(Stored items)
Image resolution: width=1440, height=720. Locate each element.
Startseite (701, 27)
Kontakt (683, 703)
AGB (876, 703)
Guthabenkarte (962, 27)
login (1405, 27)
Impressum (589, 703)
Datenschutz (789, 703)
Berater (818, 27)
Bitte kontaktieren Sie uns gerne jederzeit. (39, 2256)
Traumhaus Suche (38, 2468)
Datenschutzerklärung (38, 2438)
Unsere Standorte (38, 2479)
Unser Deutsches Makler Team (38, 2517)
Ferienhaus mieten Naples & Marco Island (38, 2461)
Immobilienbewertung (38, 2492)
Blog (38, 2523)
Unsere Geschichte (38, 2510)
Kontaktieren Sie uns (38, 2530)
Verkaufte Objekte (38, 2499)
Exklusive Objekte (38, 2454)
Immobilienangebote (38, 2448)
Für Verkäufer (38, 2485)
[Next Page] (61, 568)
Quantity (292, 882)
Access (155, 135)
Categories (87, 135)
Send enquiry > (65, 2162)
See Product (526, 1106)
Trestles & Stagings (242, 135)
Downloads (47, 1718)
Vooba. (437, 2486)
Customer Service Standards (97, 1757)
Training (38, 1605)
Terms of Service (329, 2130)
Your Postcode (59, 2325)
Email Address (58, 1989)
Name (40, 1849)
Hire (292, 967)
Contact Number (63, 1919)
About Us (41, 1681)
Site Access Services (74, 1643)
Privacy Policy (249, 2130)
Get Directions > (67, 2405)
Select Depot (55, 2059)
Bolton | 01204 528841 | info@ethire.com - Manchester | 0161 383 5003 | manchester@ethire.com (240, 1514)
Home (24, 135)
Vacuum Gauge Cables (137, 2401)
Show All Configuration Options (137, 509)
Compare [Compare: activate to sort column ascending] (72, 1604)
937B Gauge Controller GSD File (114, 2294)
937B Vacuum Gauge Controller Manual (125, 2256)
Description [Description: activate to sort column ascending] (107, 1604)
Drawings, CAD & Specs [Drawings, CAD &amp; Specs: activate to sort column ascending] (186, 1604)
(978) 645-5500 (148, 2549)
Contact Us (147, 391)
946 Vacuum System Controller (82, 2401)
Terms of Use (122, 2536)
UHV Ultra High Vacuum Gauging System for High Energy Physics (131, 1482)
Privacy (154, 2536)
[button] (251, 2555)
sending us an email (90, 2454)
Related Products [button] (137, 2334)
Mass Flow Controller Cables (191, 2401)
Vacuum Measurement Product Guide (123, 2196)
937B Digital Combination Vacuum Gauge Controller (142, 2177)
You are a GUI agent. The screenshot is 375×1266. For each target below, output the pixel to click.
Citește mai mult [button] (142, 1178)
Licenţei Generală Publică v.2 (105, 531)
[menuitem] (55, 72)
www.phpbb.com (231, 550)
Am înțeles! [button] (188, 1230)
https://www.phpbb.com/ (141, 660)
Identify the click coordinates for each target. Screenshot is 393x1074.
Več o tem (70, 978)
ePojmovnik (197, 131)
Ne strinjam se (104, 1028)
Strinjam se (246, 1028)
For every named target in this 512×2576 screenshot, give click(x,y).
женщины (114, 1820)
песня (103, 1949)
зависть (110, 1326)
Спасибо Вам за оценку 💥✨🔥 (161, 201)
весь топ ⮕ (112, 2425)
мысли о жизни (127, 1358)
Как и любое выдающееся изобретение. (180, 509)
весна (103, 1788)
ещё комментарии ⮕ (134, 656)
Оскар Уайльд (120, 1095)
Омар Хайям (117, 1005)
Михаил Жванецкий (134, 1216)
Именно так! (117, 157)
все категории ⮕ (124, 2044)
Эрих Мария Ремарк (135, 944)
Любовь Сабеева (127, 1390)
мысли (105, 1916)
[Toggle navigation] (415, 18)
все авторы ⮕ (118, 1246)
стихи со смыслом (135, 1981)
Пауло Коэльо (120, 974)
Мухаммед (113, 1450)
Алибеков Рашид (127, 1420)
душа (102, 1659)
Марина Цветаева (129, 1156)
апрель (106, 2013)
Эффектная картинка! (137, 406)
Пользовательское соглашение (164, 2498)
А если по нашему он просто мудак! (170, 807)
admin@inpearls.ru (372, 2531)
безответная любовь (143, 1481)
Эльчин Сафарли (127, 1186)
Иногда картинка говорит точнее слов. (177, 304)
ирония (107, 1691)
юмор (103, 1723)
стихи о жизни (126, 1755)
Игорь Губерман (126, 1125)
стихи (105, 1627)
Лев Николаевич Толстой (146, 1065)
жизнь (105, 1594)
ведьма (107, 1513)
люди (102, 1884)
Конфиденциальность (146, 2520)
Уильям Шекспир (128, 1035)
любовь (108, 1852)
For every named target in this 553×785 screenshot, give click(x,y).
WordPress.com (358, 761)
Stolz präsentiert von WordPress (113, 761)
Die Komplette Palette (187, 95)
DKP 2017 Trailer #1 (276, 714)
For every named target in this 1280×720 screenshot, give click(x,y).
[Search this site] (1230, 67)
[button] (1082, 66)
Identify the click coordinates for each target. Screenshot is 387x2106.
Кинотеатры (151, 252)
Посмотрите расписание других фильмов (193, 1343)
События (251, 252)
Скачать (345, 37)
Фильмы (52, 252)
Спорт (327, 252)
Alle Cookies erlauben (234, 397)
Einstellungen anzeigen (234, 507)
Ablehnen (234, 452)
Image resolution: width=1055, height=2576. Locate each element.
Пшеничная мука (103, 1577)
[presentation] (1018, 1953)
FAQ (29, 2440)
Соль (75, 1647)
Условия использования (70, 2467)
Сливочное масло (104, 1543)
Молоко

### Your task
Report back every line of the entries in which "Gauge" occurs.

### Output below
Vacuum Gauge Cables (137, 2401)
937B Gauge Controller GSD File (114, 2294)
937B Vacuum Gauge Controller Manual (125, 2256)
937B Digital Combination Vacuum Gauge Controller (142, 2177)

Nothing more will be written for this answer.